Dataset entries:
□ □ □ □
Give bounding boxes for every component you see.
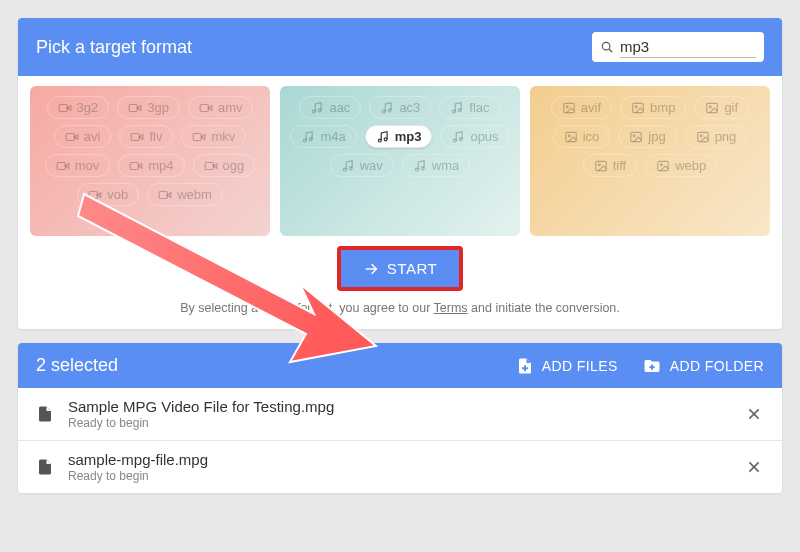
svg-rect-22 [159,191,167,198]
format-chip-mov[interactable]: mov [45,154,111,177]
svg-point-49 [634,134,636,136]
search-icon [600,39,614,55]
format-picker-header: Pick a target format [18,18,782,76]
format-chip-jpg[interactable]: jpg [618,125,676,148]
search-box[interactable] [592,32,764,62]
format-chip-avif[interactable]: avif [551,96,612,119]
file-icon [36,404,54,424]
svg-point-37 [349,166,352,169]
file-list-panel: 2 selected ADD FILES ADD FOLDER Sample M… [18,343,782,493]
svg-rect-52 [595,161,606,170]
format-chip-label: mov [75,158,100,173]
terms-prefix: By selecting a target format, you agree … [180,301,433,315]
svg-point-34 [454,139,457,142]
svg-rect-42 [633,103,644,112]
format-chip-label: wma [432,158,459,173]
svg-rect-44 [707,103,718,112]
file-list-header: 2 selected ADD FILES ADD FOLDER [18,343,782,388]
svg-point-39 [421,166,424,169]
image-format-column: avifbmpgificojpgpngtiffwebp [530,86,770,236]
format-chip-label: opus [470,129,498,144]
format-chip-m4a[interactable]: m4a [290,125,356,148]
format-chip-tiff[interactable]: tiff [583,154,638,177]
svg-rect-40 [564,103,575,112]
format-chip-aac[interactable]: aac [299,96,361,119]
format-chip-amv[interactable]: amv [188,96,254,119]
svg-point-33 [384,137,387,140]
format-chip-label: webp [675,158,706,173]
start-button-label: START [387,260,437,277]
format-chip-label: flac [469,100,489,115]
format-chip-3g2[interactable]: 3g2 [47,96,110,119]
svg-point-36 [343,168,346,171]
svg-point-38 [415,168,418,171]
format-columns: 3g23gpamvaviflvmkvmovmp4oggvobwebm aacac… [18,76,782,236]
svg-point-30 [304,139,307,142]
format-chip-mp4[interactable]: mp4 [118,154,184,177]
format-chip-webp[interactable]: webp [645,154,717,177]
svg-point-24 [313,110,316,113]
remove-file-button[interactable] [744,404,764,424]
format-chip-label: mkv [211,129,235,144]
format-chip-webm[interactable]: webm [147,183,223,206]
format-chip-vob[interactable]: vob [77,183,139,206]
svg-rect-46 [565,132,576,141]
start-button[interactable]: START [341,250,459,287]
svg-point-51 [700,134,702,136]
format-chip-mp3[interactable]: mp3 [365,125,433,148]
svg-rect-14 [57,162,65,169]
format-chip-avi[interactable]: avi [54,125,112,148]
svg-point-27 [389,108,392,111]
terms-link[interactable]: Terms [434,301,468,315]
svg-rect-2 [59,104,67,111]
format-chip-wav[interactable]: wav [330,154,394,177]
format-chip-bmp[interactable]: bmp [620,96,686,119]
terms-text: By selecting a target format, you agree … [18,297,782,329]
format-chip-label: ico [583,129,600,144]
format-chip-mkv[interactable]: mkv [181,125,246,148]
format-chip-label: gif [724,100,738,115]
svg-line-1 [609,49,612,52]
format-chip-label: webm [177,187,212,202]
format-chip-label: 3g2 [77,100,99,115]
audio-format-column: aacac3flacm4amp3opuswavwma [280,86,520,236]
format-chip-opus[interactable]: opus [440,125,509,148]
format-chip-label: mp3 [395,129,422,144]
terms-suffix: and initiate the conversion. [468,301,620,315]
selected-count: 2 selected [36,355,118,376]
add-files-button[interactable]: ADD FILES [516,357,618,375]
svg-point-35 [460,137,463,140]
format-chip-flv[interactable]: flv [119,125,173,148]
file-status: Ready to begin [68,469,730,483]
format-chip-ogg[interactable]: ogg [193,154,256,177]
svg-point-26 [383,110,386,113]
format-chip-wma[interactable]: wma [402,154,470,177]
svg-rect-18 [205,162,213,169]
svg-point-32 [378,139,381,142]
format-chip-label: 3gp [147,100,169,115]
remove-file-button[interactable] [744,457,764,477]
svg-rect-20 [89,191,97,198]
file-info: sample-mpg-file.mpgReady to begin [68,451,730,483]
format-chip-ico[interactable]: ico [553,125,611,148]
search-input[interactable] [620,36,756,58]
format-chip-label: mp4 [148,158,173,173]
format-chip-png[interactable]: png [685,125,748,148]
format-chip-flac[interactable]: flac [439,96,500,119]
format-chip-gif[interactable]: gif [694,96,749,119]
svg-rect-10 [132,133,140,140]
format-chip-3gp[interactable]: 3gp [117,96,180,119]
svg-rect-8 [66,133,74,140]
format-chip-ac3[interactable]: ac3 [369,96,431,119]
format-chip-label: jpg [648,129,665,144]
add-folder-button[interactable]: ADD FOLDER [642,357,764,375]
svg-rect-58 [522,367,528,369]
svg-rect-6 [200,104,208,111]
svg-point-45 [710,105,712,107]
file-add-icon [516,357,534,375]
svg-point-47 [568,134,570,136]
format-chip-label: avi [84,129,101,144]
add-folder-label: ADD FOLDER [670,358,764,374]
start-row: START [18,236,782,297]
svg-point-0 [602,42,610,50]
□ □ □ □
WHAT YOU SHOULD DO:
Scan the entries above and show each line that contains the word "remove".

ANSWER TO THIS EXERCISE:
remove-file-button[interactable] [744,404,764,424]
remove-file-button[interactable] [744,457,764,477]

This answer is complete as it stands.